The many lies of Trump’s presidency have been enabled by the press and by social media companies afraid to take real action to stop the spread of false information. As November’s election approaches, it’s become clear that disinformation is no longer a tactic for his campaign, but the tactic. The extent to which that tactic will be successful will depend on whether the press is willing to cover his campaign the way it should have all along, and if tech and social media companies are willing to hold him and his allies to the same standards as every other user.
In July, Trump wrongly claimed that Biden and Sen. Bernie Sanders (I-VT) issued a document outlining a plan “to abolish our police departments.” In June, he shared a deceptively edited video made to look like a CNN segment. In May, he lied about a “rogue Secretary of State” in Michigan sending 7.7 million absentee ballots to voters across the state. This is who he is, who he’s always been, and who he will always be.
Trump and his allies keep telling lies, and they will continue to do so as long as the benefits of lying outweigh the costs.
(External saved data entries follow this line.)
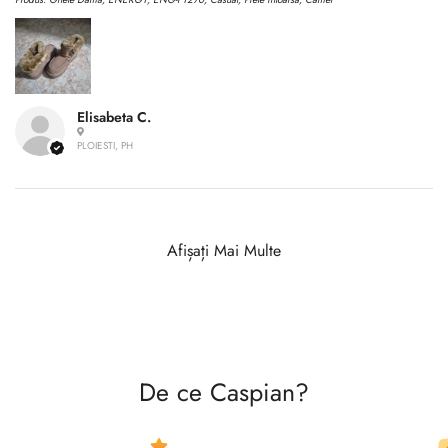
Elisabeta C.
PLOIESTI, PH
Afișați Mai Multe
De ce Caspian?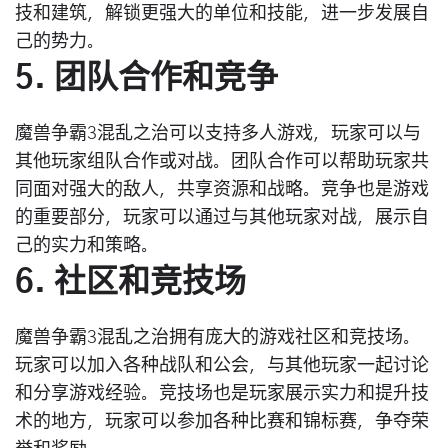
技和建筑，解锁更强大的单位和技能，进一步发展自
己的势力。
5. 团队合作和竞争
魔兽争霸3混乱之治可以支持多人游戏，玩家可以与
其他玩家组队合作或对战。团队合作可以帮助玩家共
同面对强大的敌人，共享资源和战略。竞争也是游戏
的重要部分，玩家可以通过与其他玩家对战，展示自
己的实力和策略。
6. 社区和竞技场
魔兽争霸3混乱之治拥有庞大的游戏社区和竞技场。
玩家可以加入各种战队和公会，与其他玩家一起讨论
和分享游戏经验。竞技场也是玩家展示实力和提升技
术的地方，玩家可以参加各种比赛和锦标赛，争夺荣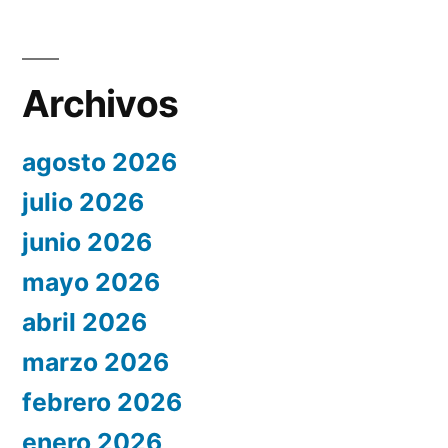
Archivos
agosto 2026
julio 2026
junio 2026
mayo 2026
abril 2026
marzo 2026
febrero 2026
enero 2026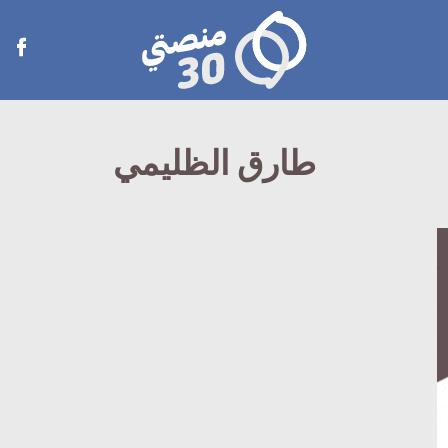
منصتي
Open
30
menu
طارق الظليمي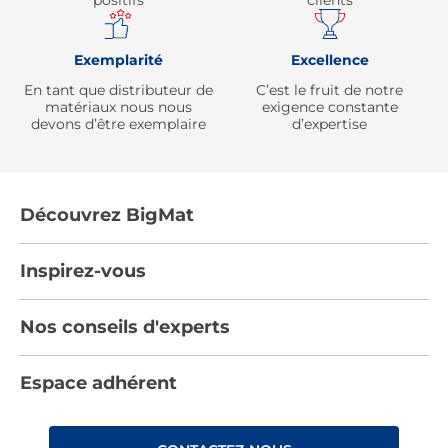
positifs
clients
Exemplarité
Excellence
En tant que distributeur de
C’est le fruit de notre
matériaux nous nous
exigence constante
devons d’être exemplaire
d’expertise
Découvrez BigMat
Qui sommes nous ?
Inspirez-vous
Nous rejoindre
Tendances
Nos conseils d'experts
Devenez adhérent
Par pièces
Les services BigMat
Nos conseils
Espace adhérent
Nos catalogues
Nos engagements RSE – BigMat France
Nos tutos
Rencontres
Les Bâtisseurs du Sport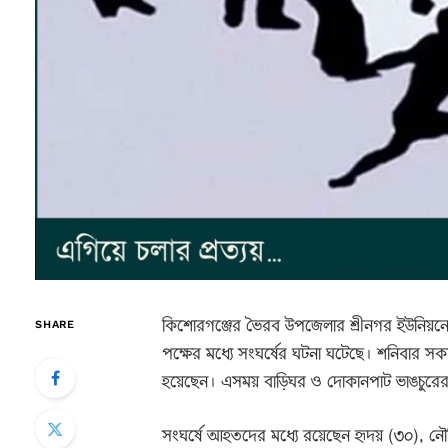
কিশোরগঞ্জের ভৈরব উপজেলার শ্রীনগর ইউনিয়নের 
SHARE
পক্ষের মধ্যে সংঘর্ষের ঘটনা ঘটেছে। শনিবার সক
হয়েছেন। এসময় বাড়িঘর ও দোকানপাট ভাঙচুরের
সংঘর্ষে আহতদের মধ্যে রয়েছেন হৃদয় (৩০), নৌর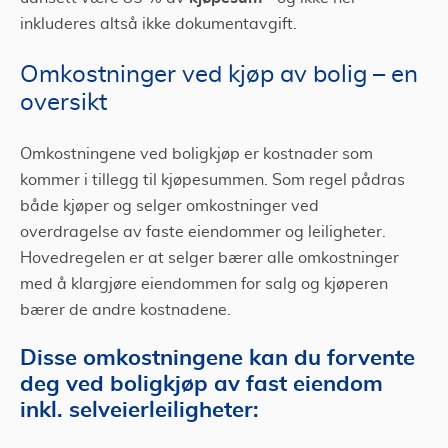
inkluderes altså ikke dokumentavgift.
Omkostninger ved kjøp av bolig – en
oversikt
Omkostningene ved boligkjøp er kostnader som
kommer i tillegg til kjøpesummen. Som regel pådras
både kjøper og selger omkostninger ved
overdragelse av faste eiendommer og leiligheter.
Hovedregelen er at selger bærer alle omkostninger
med å klargjøre eiendommen for salg og kjøperen
bærer de andre kostnadene.
Disse omkostningene kan du forvente
deg ved boligkjøp av fast eiendom
inkl. selveierleiligheter: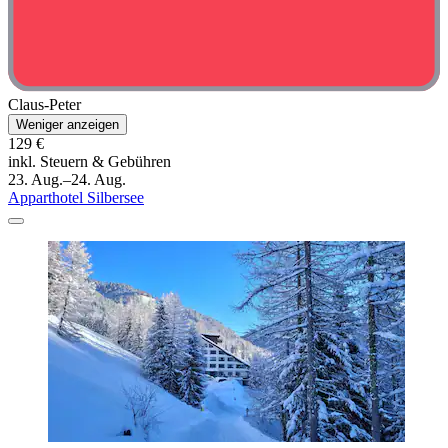
Claus-Peter
Weniger anzeigen
129 €
inkl. Steuern & Gebühren
23. Aug.–24. Aug.
Apparthotel Silbersee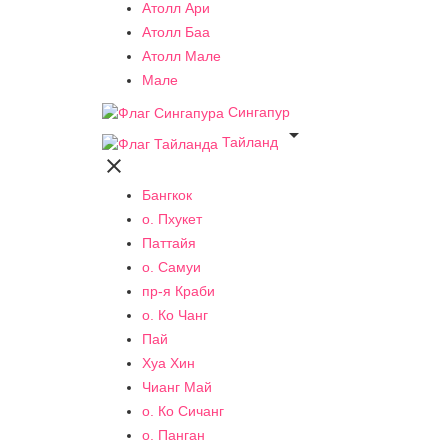
Атолл Ари
Атолл Баа
Атолл Мале
Мале
Сингапур

Тайланд

Бангкок
о. Пхукет
Паттайя
о. Самуи
пр-я Краби
о. Ко Чанг
Пай
Хуа Хин
Чианг Май
о. Ко Сичанг
о. Панган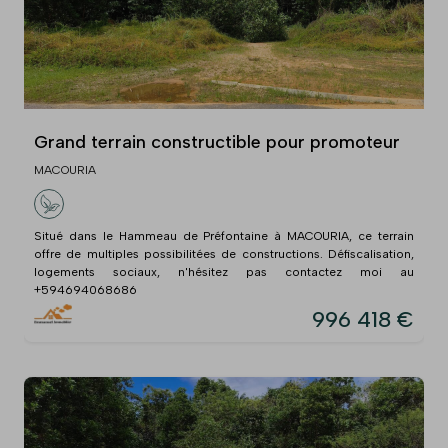
Grand terrain constructible pour promoteur
MACOURIA
Situé dans le Hammeau de Préfontaine à MACOURIA, ce terrain
offre de multiples possibilitées de constructions. Défiscalisation,
logements sociaux, n'hésitez pas contactez moi au
+594694068686
996 418 €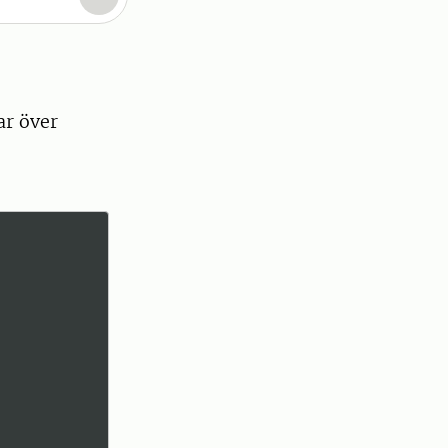
ar över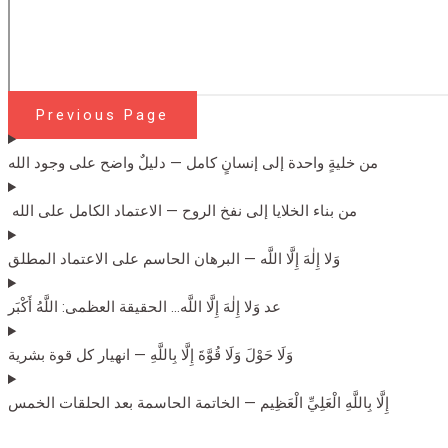
Previous Page
من خليةٍ واحدة إلى إنسانٍ كامل — دليلٌ واضح على وجود الله
من بناء الخلايا إلى نفخ الروح — الاعتماد الكامل على الله
وَلا إِلٰهَ إِلَّا اللَّه — البرهان الحاسم على الاعتماد المطلق
عد وَلا إِلٰهَ إِلَّا اللَّه… الحقيقة العظمى: اللَّهُ أَكْبَر
وَلَا حَوْلَ وَلَا قُوَّةَ إِلَّا بِاللَّهِ — انهيار كل قوة بشرية
إِلَّا بِاللَّهِ الْعَلِيِّ الْعَظِيم — الخاتمة الحاسمة بعد الحلقات الخمس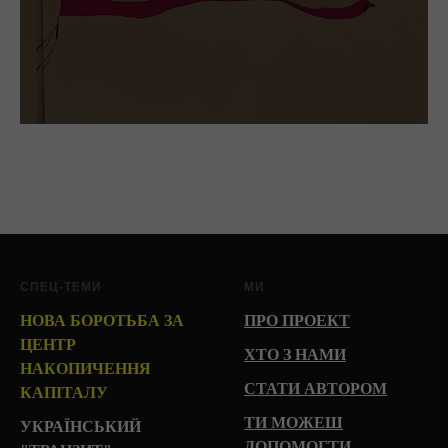
СПЕЦ-ТЕМИ
МИ
НОВА БОРОТЬБА ЗА
ПРО ПРОЕКТ
ЦЕНТР
ХТО З НАМИ
НАКОПИЧЕННЯ
СТАТИ АВТОРОМ
КАПІТАЛУ
ТИ МОЖЕШ
УКРАЇНСЬКИЙ
ДОПОМОГТИ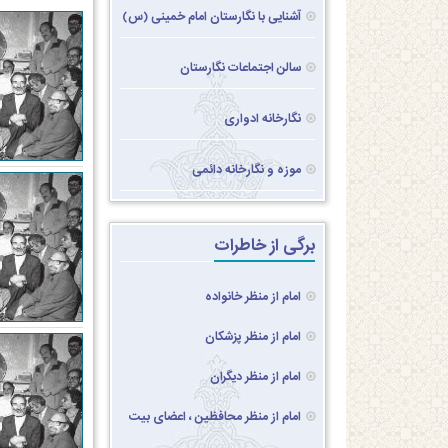
آشنایی با نگارستان امام خمینی (س)
سالن اجتماعات نگارستان
نگارخانه ادواری
موزه و نگارخانه دائمی
برگی از خاطرات
امام از منظر خانواده
امام از منظر پزشکان
امام از منظر دیگران
امام از منظر محافظین ، اعضای بیت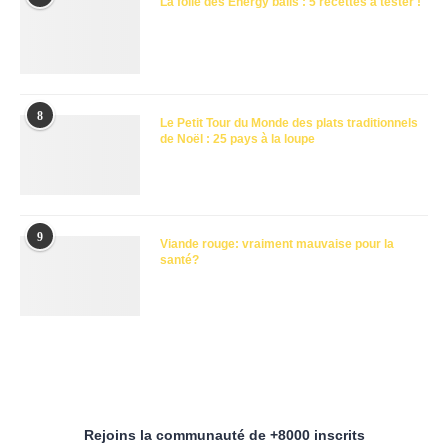
La folie des Energy balls : 5 recettes à tester !
8
Le Petit Tour du Monde des plats traditionnels
de Noël : 25 pays à la loupe
9
Viande rouge: vraiment mauvaise pour la
santé?
Rejoins la communauté de +8000 inscrits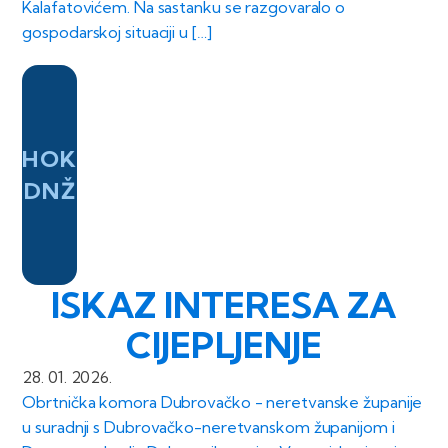
Kalafatovićem. Na sastanku se razgo­varalo o
gospodarskoj situaciji u […]
HOK
DNŽ
ISKAZ INTERESA ZA
CIJEPLJENJE
28. 01. 2026.
Obrtnička komora Dubrovačko - neretvanske županije
u suradnji s Dubrovačko-neretvanskom županijom i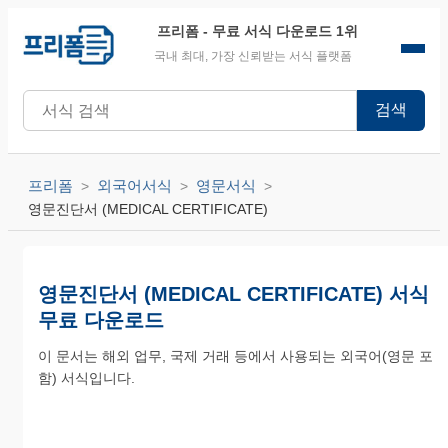
프리폼
- 무료 서식 다운로드 1위
국내 최대, 가장 신뢰받는 서식 플랫폼
검색
프리폼
외국어서식
영문서식
영문진단서 (MEDICAL CERTIFICATE)
영문진단서 (MEDICAL CERTIFICATE) 서식
무료 다운로드
이 문서는 해외 업무, 국제 거래 등에서 사용되는 외국어(영문 포
함) 서식입니다.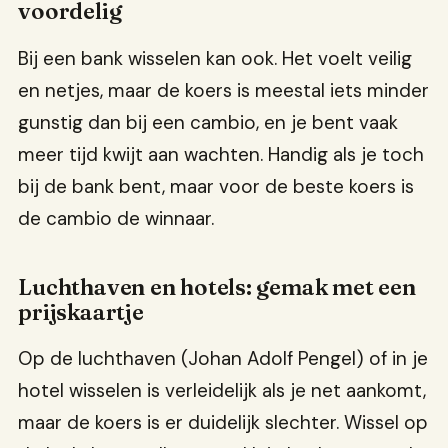
voordelig
Bij een bank wisselen kan ook. Het voelt veilig
en netjes, maar de koers is meestal iets minder
gunstig dan bij een cambio, en je bent vaak
meer tijd kwijt aan wachten. Handig als je toch
bij de bank bent, maar voor de beste koers is
de cambio de winnaar.
Luchthaven en hotels: gemak met een
prijskaartje
Op de luchthaven (Johan Adolf Pengel) of in je
hotel wisselen is verleidelijk als je net aankomt,
maar de koers is er duidelijk slechter. Wissel op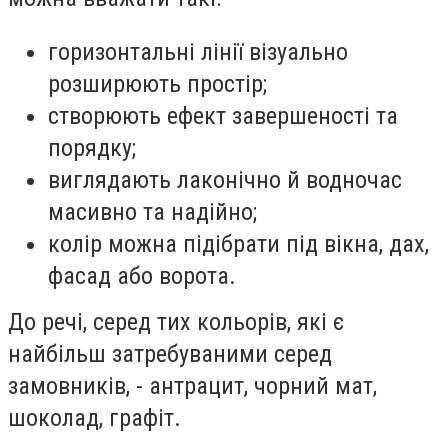
горизонтальні лінії візуально
розширюють простір;
створюють ефект завершеності та
порядку;
виглядають лаконічно й водночас
масивно та надійно;
колір можна підібрати під вікна, дах,
фасад або ворота.
До речі, серед тих кольорів, які є
найбільш затребуваними серед
замовників, - антрацит, чорний мат,
шоколад, графіт.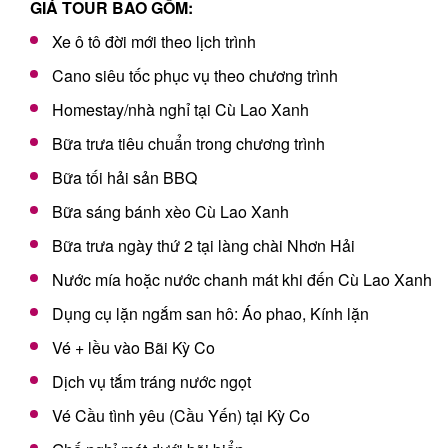
GIÁ TOUR BAO GỒM:
Xe ô tô đời mới theo lịch trình
Cano siêu tốc phục vụ theo chương trình
Homestay/nhà nghỉ tại Cù Lao Xanh
Bữa trưa tiêu chuẩn trong chương trình
Bữa tối hải sản BBQ
Bữa sáng bánh xèo Cù Lao Xanh
Bữa trưa ngày thứ 2 tại làng chài Nhơn Hải
Nước mía hoặc nước chanh mát khi đến Cù Lao Xanh
Dụng cụ lặn ngắm san hô: Áo phao, Kính lặn
Vé + lều vào Bãi Kỳ Co
Dịch vụ tắm tráng nước ngọt
Vé Cầu tình yêu (Cầu Yến) tại Kỳ Co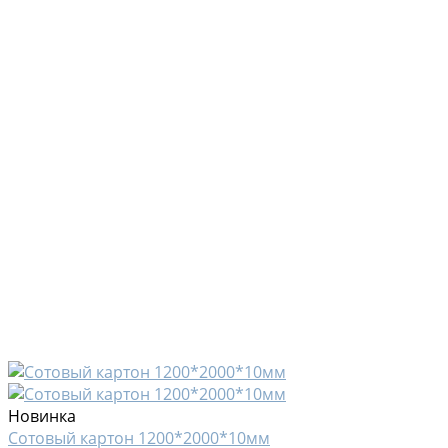
Новинка
Сотовый картон 1200*2000*10мм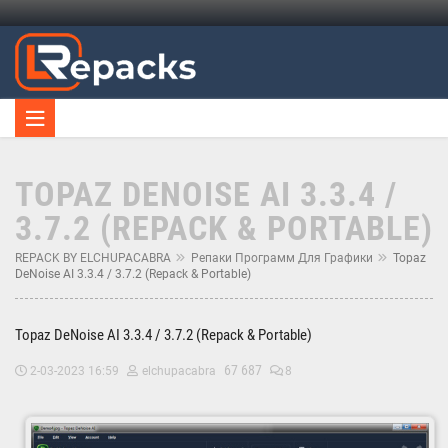
TOPAZ DENOISE AI 3.3.4 /
3.7.2 (REPACK & PORTABLE)
REPACK BY ELCHUPACABRA
Репаки Программ Для Графики
Topaz
DeNoise AI 3.3.4 / 3.7.2 (Repack & Portable)
Topaz DeNoise AI 3.3.4 / 3.7.2 (Repack & Portable)
67 687
2-03-2023 16:59
elchupacabra
8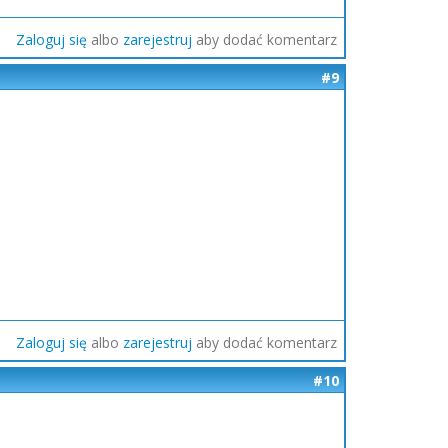
Zaloguj się
albo
zarejestruj
aby dodać komentarz
#9
Zaloguj się
albo
zarejestruj
aby dodać komentarz
#10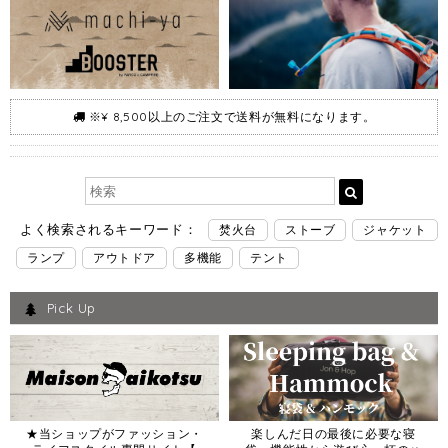
※¥ 8,500以上のご注文で送料が無料になります。
よく検索されるキーワード：
焚火台
ストーブ
ジャケット
ランプ
アウトドア
多機能
テント
Pick Up
★当ショップがファッション・
楽しんだ日の最後に必要な寝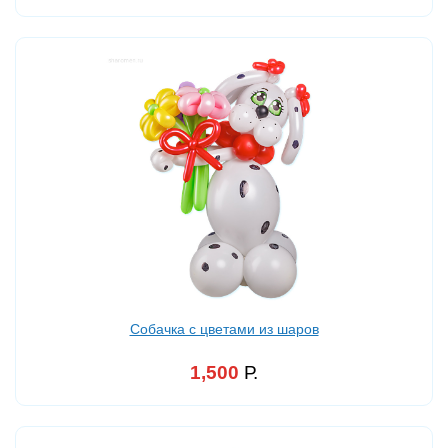
Собачка с цветами из шаров
1,500
Р.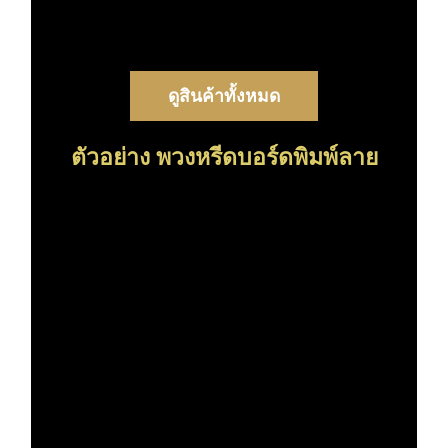
ดูสินค้าทั้งหมด
ตัวอย่าง พวงหรีดบอร์ดพิมพ์ลาย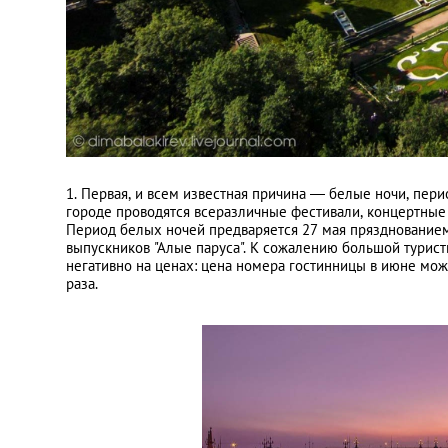
1. Первая, и всем известная причина
—
белые ночи, перио
городе проводятся всеразличные фестивали, концертные 
Период белых ночей предваряется 27 мая прязднованием
выпускников "Алые паруса". К сожалению большой туристи
негативно на ценах: цена номера гостинницы в июне може
раза.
It’s because of a deferential news media and timid social media companies that the cost of telling blatant lies remains so low. If the worst thing to come of a manipulated Twitter video is a tiny label applied to a tweet long after its engagement has already peaked, it makes perfect sense to continue to spread increasingly brazen false claims and deceptive footage in hopes of influencing voters’ actions.
Once you’ve hit 20,000 lies, what are a few more on the pile?